Le sahel et la désertification
La sous région sahélienne correspond à une bande de terre qui borde l'extrême frange du Sahara. C'est un espace allant du Tchad au Cap-Vert et couvrant une superficie de 5,4 millions de Km2 pour une population supérieure à 50 milions d'habitants.
Le Sahel est une zone de transition entre le Nord aride et la forêt tropicale verdoyante qui longe le littoral. Le couvert végétal y est composé de buissons, d'herbes et d'arbres qui deviennent de plus en plus denses au fur et à mesure qu'on descend vers le sud. Aujourd'hui, le terme ''Sahel'' s'applique autant à une zone agro climatique qu'à une entité géopolitique.
Pesant de manière majeure sur l’évolution du climat, de la végétation, du potentiel hydrique et donc sur l’avenir des ressources naturelles disponibles pour les populations des régions sahéliennes, la désertification est un phénomène déterminant pour cette région du monde. La désertification désigne la dégradation des terres dans des zones arides, semi-arides et arides semi-humides.
Localisation
Le Mali est l’un des pays les plus pauvres du monde. Le PIB par habitant y est estimé à 366 dollars US par an, l’espérance de vie à 48 ans et le taux d’alphabétisation à 19%. L’indice de développement humain, classant le pays au 175ème rang sur 177 pays (PNUD 2006), résume bien cette situation.

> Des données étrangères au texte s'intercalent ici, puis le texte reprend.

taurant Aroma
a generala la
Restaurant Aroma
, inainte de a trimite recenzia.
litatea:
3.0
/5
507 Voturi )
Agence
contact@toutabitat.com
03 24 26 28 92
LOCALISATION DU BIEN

Environ 72% de la population réside en milieu rural, l’agriculture constituant le moyen d’existence de 80% de la population et contribuant à 34% du PIB.
Le projet de reforestation concerne la région de Mopti, située au centre du pays. Cette région se partage en plusieurs zones : le delta intérieur du Niger autour de la ville de Mopti, la Falaise de Bandiagara et la plaine de Bankass le long de la frontière du Burkina Faso. La région de Mopti est divisée en huit cercles regroupant 108 communes. Les quatre communes concernées par le projet se trouvent dans le cercle de Mopti ; l’un des sites concerne la ville de Mopti, les trois autres sont Fatoma, Konna et Sio.

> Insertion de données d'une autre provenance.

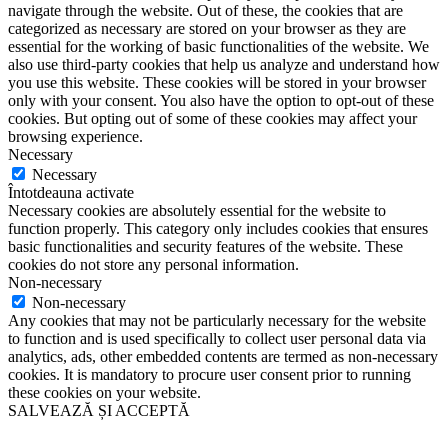
navigate through the website. Out of these, the cookies that are
categorized as necessary are stored on your browser as they are
essential for the working of basic functionalities of the website. We
also use third-party cookies that help us analyze and understand how
you use this website. These cookies will be stored in your browser
only with your consent. You also have the option to opt-out of these
cookies. But opting out of some of these cookies may affect your
browsing experience.
Necessary
Necessary
Întotdeauna activate
Necessary cookies are absolutely essential for the website to
function properly. This category only includes cookies that ensures
basic functionalities and security features of the website. These
cookies do not store any personal information.
Non-necessary
Non-necessary
Any cookies that may not be particularly necessary for the website
to function and is used specifically to collect user personal data via
analytics, ads, other embedded contents are termed as non-necessary
cookies. It is mandatory to procure user consent prior to running
these cookies on your website.
SALVEAZĂ ȘI ACCEPTĂ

Le développement agro sylvicole
L’objectif prioritaire du programme de reforestation est de favoriser le développement économique local et d’améliorer le niveau et les conditions de vie des populations des zones concernées. Le projet est entrepris sur la base de l’échelle familiale. Le reboisement est envisagé dans le cadre d’une parcelle de 1 à 1,5 ha allouée à une famille qui sera en charge de la production agro forestière et du suivi des plantations sur ce terrain. Les espèces plantées sont complémentaires et permettront de répondre à différents besoins : production fourragère : élevage, fruitière et maraîchère
Les haies vives entourant la parcelle empêcheront le bétail de pénétrer le terrain. La production doit permettre ainsi d’assurer l’autosuffisance alimentaire et économique de chaque famille, soit dix personnes en moyenne. Les productions fruitière et maraîchère permettront en outre aux familles de diversifier leur alimentation et de pallier les carences en vitamines et en fibres, souvent très importantes dans les zones sahéliennes.

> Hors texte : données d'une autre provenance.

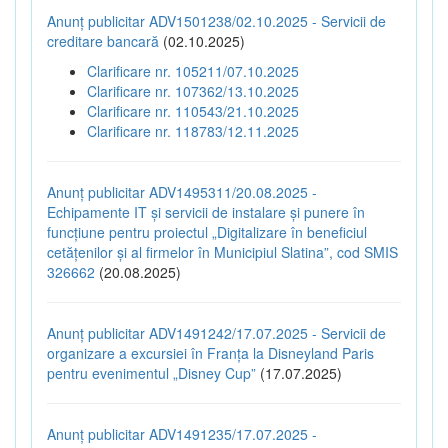
Anunț publicitar ADV1501238/02.10.2025 - Servicii de
creditare bancară
(02.10.2025)
Clarificare nr. 105211/07.10.2025
Clarificare nr. 107362/13.10.2025
Clarificare nr. 110543/21.10.2025
Clarificare nr. 118783/12.11.2025
Anunț publicitar ADV1495311/20.08.2025 -
Echipamente IT și servicii de instalare și punere în
funcțiune pentru proiectul „Digitalizare în beneficiul
cetățenilor și al firmelor în Municipiul Slatina”, cod SMIS
326662
(20.08.2025)
Anunț publicitar ADV1491242/17.07.2025 - Servicii de
organizare a excursiei în Franța la Disneyland Paris
pentru evenimentul „Disney Cup”
(17.07.2025)
Anunț publicitar ADV1491235/17.07.2025 -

Un frein à l’avancée du désert
Le second objectif de notre projet est d’accompagner l’adaptation des populations locales aux changements climatiques et de leur permettre de répondre concrètement au danger que représente la désertification pour l’avenir de leurs activités agricoles. En créant un cercle vertueux, le reboisement permettra non seulement de créer, et/ou d’améliorer, les revenus agricoles mais aussi de favoriser la protection et la structuration des sols ce qui accroîtra en retour les rendements agro-forestiers.
Les haies vives ainsi que les arbres fruitiers et fourragers que nous comptons planter participeront à la régulation hydrologique du biotope sahélien. De plus, les haies vives permettront de limiter le ruissellement, de stocker l’eau et de favoriser la recharge des nappes phréatiques.
Les espèces d’arbres concernées par notre projet participeront à la protection du sol contre les érosions hydraulique et éolienne. En effet, la partie aérienne des arbres joue un rôle protecteur contre l’harmattan tandis que les racines des arbres améliorent la structure du sol et augmentent sa capacité d’infiltration des eaux et donc sa résistance à l’érosion.
Performance et sobriété énergétique par l'insertion de foyers améliorés en faveur des populations locales au Mali
(Programme additionnel actuellement en phase d'étude)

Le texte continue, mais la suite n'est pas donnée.